◆ PROBLEM DETAILS
Search the records for the word "Система" and copy each line in which it appears.

◆ RECORDS FOR THE EXERCISE

------------------------

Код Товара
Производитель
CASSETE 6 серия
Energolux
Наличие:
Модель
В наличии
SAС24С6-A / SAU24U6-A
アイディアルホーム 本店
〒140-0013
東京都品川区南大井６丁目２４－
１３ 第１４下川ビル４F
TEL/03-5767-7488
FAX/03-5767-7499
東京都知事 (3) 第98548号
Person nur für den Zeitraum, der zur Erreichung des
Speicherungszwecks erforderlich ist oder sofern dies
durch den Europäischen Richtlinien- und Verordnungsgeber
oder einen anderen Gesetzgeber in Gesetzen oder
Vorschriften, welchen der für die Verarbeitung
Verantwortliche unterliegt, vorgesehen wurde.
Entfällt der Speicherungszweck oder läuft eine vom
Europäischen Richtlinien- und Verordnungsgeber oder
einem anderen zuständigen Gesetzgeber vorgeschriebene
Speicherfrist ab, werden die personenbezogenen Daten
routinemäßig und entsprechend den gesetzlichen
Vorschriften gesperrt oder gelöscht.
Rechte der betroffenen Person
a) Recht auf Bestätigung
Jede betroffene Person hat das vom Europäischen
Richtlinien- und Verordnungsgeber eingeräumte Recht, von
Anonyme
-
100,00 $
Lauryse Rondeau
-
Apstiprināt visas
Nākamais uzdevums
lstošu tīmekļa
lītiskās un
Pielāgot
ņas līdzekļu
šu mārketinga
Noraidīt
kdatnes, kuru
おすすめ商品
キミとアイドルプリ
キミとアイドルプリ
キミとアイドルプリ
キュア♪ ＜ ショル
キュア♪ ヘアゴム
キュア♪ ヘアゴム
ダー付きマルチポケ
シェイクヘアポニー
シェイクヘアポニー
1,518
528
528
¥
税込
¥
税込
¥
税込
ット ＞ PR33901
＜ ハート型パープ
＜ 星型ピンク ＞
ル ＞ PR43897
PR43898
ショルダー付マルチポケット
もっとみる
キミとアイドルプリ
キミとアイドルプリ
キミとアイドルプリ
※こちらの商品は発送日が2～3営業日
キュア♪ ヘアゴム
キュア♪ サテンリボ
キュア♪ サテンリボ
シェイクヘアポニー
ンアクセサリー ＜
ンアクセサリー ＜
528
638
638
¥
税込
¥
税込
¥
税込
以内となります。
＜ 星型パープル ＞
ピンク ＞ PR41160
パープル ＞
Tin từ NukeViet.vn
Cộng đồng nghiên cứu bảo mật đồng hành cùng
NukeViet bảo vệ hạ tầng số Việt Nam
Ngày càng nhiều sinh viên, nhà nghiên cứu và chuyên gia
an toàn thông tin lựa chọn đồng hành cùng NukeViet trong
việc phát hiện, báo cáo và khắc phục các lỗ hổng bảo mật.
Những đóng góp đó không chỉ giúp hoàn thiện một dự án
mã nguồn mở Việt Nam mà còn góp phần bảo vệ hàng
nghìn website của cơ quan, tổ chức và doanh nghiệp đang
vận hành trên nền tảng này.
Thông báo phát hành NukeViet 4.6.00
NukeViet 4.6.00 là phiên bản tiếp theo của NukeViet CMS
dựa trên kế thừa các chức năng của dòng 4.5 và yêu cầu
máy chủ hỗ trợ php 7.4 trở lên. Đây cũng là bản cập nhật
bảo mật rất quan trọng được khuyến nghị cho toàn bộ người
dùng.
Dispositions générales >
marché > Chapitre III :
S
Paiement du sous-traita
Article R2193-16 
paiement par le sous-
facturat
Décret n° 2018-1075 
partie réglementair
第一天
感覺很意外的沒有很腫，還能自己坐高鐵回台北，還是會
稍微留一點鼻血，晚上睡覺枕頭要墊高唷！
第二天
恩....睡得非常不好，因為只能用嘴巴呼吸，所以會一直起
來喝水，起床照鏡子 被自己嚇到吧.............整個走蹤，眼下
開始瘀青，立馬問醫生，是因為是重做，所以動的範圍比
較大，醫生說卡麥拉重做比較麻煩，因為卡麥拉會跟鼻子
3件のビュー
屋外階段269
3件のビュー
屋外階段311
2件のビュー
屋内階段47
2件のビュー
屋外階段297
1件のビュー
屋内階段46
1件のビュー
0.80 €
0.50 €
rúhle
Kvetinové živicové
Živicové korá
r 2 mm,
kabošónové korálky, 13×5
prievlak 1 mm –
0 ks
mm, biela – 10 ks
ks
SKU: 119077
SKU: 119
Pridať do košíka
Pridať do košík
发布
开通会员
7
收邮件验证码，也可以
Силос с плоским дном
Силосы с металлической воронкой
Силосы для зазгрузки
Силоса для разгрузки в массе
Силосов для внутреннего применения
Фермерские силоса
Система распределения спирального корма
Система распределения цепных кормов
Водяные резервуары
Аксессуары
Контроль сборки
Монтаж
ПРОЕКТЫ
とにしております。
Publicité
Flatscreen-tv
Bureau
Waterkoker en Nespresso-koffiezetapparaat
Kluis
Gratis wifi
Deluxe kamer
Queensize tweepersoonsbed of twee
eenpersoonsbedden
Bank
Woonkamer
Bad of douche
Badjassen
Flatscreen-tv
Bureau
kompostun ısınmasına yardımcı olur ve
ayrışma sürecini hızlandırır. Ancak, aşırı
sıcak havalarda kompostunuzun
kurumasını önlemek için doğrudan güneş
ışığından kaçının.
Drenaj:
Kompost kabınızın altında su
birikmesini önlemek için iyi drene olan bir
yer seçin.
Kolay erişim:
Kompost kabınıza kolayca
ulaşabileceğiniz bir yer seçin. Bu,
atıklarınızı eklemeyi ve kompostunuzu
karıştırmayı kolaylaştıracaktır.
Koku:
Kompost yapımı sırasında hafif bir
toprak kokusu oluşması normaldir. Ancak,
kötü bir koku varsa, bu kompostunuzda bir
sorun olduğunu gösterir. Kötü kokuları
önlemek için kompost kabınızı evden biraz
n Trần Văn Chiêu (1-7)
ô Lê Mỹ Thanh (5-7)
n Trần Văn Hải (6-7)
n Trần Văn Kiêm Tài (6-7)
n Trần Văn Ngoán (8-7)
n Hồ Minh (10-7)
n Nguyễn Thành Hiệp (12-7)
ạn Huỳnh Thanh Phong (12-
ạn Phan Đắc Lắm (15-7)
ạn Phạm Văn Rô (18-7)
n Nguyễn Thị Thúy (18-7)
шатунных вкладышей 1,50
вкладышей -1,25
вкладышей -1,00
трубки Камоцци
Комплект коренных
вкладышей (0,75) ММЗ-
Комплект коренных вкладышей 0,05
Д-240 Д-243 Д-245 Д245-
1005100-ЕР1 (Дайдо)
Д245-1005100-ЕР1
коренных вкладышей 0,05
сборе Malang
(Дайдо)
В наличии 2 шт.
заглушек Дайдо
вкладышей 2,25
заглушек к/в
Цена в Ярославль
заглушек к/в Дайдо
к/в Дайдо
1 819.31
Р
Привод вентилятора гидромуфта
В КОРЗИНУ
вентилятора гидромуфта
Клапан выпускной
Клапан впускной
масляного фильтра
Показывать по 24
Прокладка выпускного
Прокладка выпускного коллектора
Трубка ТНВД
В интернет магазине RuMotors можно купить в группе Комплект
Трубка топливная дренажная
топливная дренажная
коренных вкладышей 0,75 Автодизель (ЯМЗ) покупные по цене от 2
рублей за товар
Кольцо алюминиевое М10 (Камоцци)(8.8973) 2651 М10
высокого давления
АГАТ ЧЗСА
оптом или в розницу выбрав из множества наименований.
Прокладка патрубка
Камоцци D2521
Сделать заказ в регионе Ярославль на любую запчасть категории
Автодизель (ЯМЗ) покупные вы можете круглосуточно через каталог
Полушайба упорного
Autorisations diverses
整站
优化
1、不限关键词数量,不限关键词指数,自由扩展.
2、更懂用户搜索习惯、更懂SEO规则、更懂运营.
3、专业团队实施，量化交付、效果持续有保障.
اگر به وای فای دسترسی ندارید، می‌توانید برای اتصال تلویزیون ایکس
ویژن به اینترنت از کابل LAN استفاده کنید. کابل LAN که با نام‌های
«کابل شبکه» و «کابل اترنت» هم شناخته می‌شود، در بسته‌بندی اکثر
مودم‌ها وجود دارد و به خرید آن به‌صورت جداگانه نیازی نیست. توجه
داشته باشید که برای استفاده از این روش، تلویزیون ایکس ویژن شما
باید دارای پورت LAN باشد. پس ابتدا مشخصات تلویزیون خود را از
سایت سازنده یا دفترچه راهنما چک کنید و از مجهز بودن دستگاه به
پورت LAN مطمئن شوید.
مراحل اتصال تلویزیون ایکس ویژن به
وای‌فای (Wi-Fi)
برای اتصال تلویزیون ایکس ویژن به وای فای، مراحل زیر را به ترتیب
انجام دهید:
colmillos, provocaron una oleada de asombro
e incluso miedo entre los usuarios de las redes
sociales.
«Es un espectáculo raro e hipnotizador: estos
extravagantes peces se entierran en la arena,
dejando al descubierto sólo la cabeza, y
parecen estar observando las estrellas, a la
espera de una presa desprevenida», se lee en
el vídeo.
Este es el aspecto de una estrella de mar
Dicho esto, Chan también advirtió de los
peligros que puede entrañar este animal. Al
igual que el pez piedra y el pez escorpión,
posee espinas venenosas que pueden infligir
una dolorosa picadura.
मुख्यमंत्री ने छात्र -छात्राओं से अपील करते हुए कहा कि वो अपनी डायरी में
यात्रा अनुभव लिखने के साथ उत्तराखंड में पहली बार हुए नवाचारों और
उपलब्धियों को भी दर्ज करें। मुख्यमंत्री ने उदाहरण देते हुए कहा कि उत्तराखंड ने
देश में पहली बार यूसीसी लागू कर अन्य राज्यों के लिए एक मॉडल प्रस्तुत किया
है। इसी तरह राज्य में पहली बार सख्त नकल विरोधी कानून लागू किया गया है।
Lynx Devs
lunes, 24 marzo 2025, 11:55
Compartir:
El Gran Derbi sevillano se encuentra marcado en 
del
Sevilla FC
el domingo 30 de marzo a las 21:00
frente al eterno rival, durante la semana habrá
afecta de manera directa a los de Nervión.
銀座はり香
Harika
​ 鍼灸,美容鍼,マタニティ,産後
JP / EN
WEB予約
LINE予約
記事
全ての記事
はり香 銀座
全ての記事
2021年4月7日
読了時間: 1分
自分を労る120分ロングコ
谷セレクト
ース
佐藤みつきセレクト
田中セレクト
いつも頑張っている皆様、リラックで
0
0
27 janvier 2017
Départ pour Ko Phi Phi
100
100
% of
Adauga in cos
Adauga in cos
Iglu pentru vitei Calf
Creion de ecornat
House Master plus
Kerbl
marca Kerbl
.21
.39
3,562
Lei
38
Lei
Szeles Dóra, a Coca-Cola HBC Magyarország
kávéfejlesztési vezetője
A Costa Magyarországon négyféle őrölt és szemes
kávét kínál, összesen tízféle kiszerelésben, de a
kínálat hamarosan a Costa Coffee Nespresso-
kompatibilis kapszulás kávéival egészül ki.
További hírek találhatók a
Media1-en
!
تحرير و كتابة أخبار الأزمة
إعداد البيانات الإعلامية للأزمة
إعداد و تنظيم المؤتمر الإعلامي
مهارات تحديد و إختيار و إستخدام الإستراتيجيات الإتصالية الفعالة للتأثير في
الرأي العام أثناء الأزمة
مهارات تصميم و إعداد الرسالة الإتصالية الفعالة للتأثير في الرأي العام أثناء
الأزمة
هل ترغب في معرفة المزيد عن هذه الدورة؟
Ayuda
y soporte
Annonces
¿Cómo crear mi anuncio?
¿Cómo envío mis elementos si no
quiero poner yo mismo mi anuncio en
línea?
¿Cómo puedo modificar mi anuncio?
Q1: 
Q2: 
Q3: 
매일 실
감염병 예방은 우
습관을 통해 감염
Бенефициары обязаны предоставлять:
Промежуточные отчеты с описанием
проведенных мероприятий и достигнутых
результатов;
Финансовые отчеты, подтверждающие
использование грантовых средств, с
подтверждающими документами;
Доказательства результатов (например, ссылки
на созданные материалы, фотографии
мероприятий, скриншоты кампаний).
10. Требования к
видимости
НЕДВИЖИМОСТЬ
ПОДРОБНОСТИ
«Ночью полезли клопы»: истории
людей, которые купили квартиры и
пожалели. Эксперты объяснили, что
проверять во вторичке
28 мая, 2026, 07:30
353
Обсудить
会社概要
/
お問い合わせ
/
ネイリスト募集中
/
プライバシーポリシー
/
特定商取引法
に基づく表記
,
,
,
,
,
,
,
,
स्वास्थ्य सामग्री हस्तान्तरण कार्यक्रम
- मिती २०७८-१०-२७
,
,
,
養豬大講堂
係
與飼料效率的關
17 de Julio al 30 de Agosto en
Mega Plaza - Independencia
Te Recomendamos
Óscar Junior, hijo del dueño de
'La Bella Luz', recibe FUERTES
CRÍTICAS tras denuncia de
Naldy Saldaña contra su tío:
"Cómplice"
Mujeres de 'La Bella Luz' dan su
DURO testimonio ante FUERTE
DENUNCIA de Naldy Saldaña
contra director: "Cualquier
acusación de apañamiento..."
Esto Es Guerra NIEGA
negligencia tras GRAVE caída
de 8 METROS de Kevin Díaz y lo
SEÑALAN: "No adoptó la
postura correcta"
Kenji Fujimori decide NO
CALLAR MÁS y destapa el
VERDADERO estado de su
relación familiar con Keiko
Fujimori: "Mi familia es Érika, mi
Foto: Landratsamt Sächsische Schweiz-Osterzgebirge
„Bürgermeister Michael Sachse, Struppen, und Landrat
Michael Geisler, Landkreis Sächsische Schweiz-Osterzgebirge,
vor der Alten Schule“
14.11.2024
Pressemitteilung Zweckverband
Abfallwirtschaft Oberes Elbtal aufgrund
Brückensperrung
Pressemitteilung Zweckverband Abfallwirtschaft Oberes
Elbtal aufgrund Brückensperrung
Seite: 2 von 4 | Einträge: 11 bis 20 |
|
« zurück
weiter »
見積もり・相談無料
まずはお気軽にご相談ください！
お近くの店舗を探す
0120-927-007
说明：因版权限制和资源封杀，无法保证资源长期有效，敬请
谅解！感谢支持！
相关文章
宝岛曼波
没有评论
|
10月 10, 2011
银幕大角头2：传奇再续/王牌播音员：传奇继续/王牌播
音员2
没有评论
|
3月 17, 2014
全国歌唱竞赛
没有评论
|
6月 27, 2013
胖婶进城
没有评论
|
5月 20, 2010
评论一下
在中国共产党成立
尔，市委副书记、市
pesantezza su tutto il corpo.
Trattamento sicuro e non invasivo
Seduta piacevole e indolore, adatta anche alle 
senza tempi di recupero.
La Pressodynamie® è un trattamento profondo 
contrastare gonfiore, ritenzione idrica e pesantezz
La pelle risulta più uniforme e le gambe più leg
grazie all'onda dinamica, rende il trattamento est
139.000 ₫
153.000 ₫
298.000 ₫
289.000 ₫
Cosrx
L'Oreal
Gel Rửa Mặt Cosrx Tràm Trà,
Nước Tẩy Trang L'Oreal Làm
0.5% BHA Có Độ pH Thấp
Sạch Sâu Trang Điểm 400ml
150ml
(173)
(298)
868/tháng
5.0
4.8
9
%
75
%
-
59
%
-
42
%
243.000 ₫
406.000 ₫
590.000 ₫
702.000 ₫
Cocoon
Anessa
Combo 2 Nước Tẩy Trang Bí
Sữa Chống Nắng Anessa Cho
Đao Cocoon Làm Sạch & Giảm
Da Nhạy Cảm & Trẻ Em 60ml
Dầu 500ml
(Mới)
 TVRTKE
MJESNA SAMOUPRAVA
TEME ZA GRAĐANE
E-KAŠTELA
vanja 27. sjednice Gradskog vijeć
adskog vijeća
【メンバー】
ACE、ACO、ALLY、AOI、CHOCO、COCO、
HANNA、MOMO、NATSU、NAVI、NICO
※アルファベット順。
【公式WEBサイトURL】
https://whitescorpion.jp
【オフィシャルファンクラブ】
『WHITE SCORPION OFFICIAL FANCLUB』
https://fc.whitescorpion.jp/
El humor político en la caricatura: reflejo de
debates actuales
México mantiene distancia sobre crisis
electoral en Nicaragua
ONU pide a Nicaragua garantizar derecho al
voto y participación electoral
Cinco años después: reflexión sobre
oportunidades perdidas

------------------------

◆ TASK RESPONSE
Система распределения спирального корма
Система распределения цепных кормов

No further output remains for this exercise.